Глава 4 (2/2)

Они стояли в очереди на кассу, и Дан ответил так же негромко:

— Я не ее… хотя ее тоже… дома расскажу, ладно.

Они еще постояли около подъезда, съели по мандарину.

— В общем, я вижу, если человек скоро умрет, — сказал Дан, открывая дверь.

Ася остановилась так внезапно, что он толкнул ее в спину.

— Как это?!

Глаза ее стали огромными и испуганными. Как тогда, в больнице, когда его избила казанцевская кодла.

— Ну… вижу. Туман рядом с человеком. Я не знаю, в каком временном промежутке это работает. Настя погибла на следующий день.

— А… она кто?

— Парикмахер.

— Может, совпало так?

— Нет.

Они зашли в квартиру. Папа обрадованно унес пакет на кухню, а Дан с Асей забрались обратно под плед.

— Почему ты думаешь, что не совпало?

— Н-не знаю, как объяснить. Я это понимаю. Чувствую. Как будто… блин. Ну, ты смотришь, например, на дерево. И видишь, что листья зеленые. Нет, не то… ты понимаешь, что оно живое и растет. Ну… не знаю я! Хоть вешайся.

Наконец Ася сделала то, чего очень давно хотелось, — погладила его по плечу.

— Я понимаю. Ты просто чувствуешь. И ничего не можешь сделать?

Дан покачал головой.

— Страшно, — прошептала Ася. — Наверное, все-таки это можно изменить. Только надо очень-очень захотеть.

— У тебя чай остыл, — сказал Данька.

Тоска накрыла его с головой. Как же все это надоело… В какой из прошлых жизней он сумел нагрешить в таких количествах? Лучше бы рыбой родился. Сожрали бы быстро — и все. А может, кто-то ставит на нем эксперимент? По измерению стабильности и устойчивости психики индивида пубертатного периода под влиянием особо сильных эмоционально-стрессовых ситуаций… и склонности данного индивида к истерии. Или проще: как воспитать полноценного психа за полгода.

— Ты же сильный. Наверное, такие, как ты, могут менять мир.

— А Настя все-таки умерла, — вздохнул он.

До сих пор эта вселенская, на его взгляд, несправедливость не давала ему покоя.
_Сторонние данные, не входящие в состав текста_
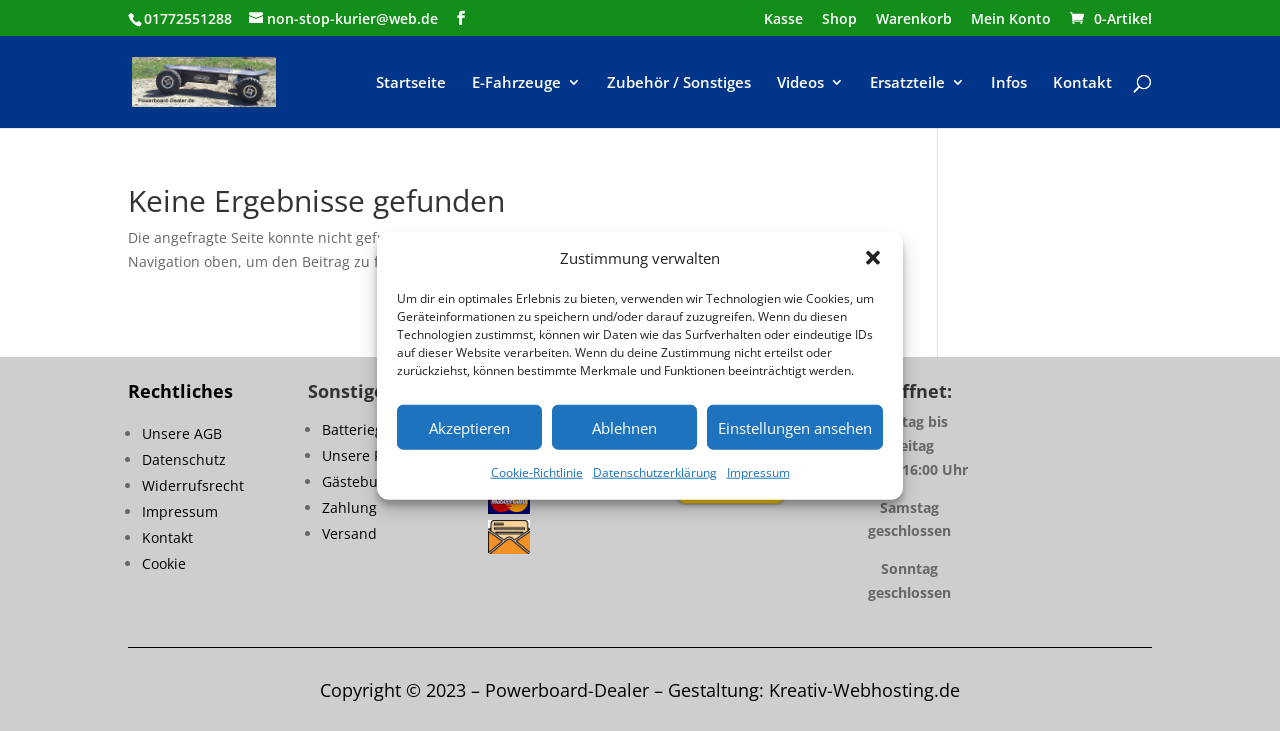 The width and height of the screenshot is (1280, 731). What do you see at coordinates (411, 83) in the screenshot?
I see `Startseite` at bounding box center [411, 83].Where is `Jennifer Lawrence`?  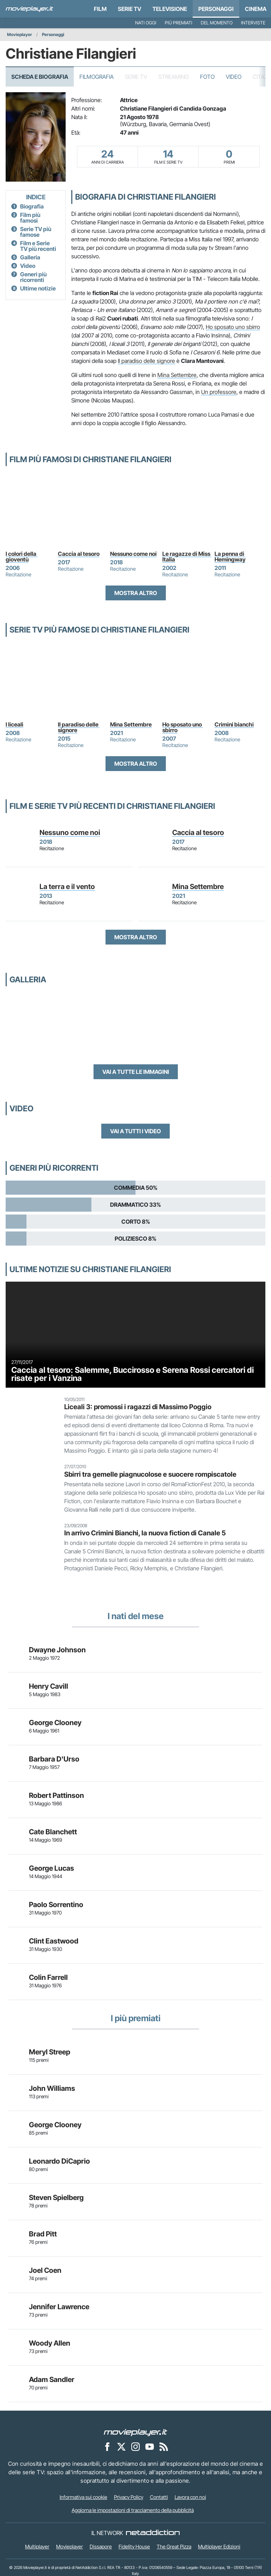
Jennifer Lawrence is located at coordinates (59, 2306).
Зачем нужно показывать ему то, что произойдет, если нет возможности ничего исправить?

— Дань, мир, он… звучит. По-разному. У тебя сейчас — тяжело… очень. Но можно его перенастроить, понимаешь?

— Мажор и минор? — усмехнулся он.

— Не-ет… это слишком просто. На самом деле настроений очень много. И я точно знаю, что ты сможешь. Помнишь, ты огнем был? В произвольной?

— Ну… да.

— Ты им в самом деле был. А огонь может многое. Не только сжечь дотла.

Ася допила остывший чай и осторожно поставила чашку на стол. Она всегда все делала очень аккуратно, словно боялась напортить.

— Спасибо, Ась, — искренне сказал Данька. — Как здорово, что ты пришла…

— Я уже пойду, ладно? А то на тренировку опоздаю. Ты как сегодня?

— Не. Завтра приду. Мне… подумать надо.

— Только не проспи. Завтра утро. Дань… а на скольких языках у тебя книги?

— Э… на четырех, кажется, я не считал.

Ася ушла. Дан посидел немного на кровати, крутя в пальцах ручку, которую взял со стола. Да. Надо искать бумагу, потому что… потому что надо.

Не смотрите в окно — оглянитесь назад.

Темнота, тишина и задумчивый взгляд.

За окном — тишина и немая листва,

За плечом — растворяет молчанье слова…

— Пап, я пойду на улицу.

— Куда тебя опять несет? Сейчас борщ будет!

— Я потом…

Понесло его, разумеется, снова на крышу. Он недавно слышал разговор Стаса с дружками о ремке — заброшенной рембазе. Говорили, что с нее видно почти весь город, а охраны никакой, подняться можно свободно. Правда, говорили еще, что там люди пропадают и самоубийств много было; и вообще ремка была обернута слоем мистических легенд и историй, как яйцо ватой. Если верить Асиной теории о том, что мир звучит настроением, в заброшенной рембазе ему сейчас самое место — идеальнее унисона не придумать.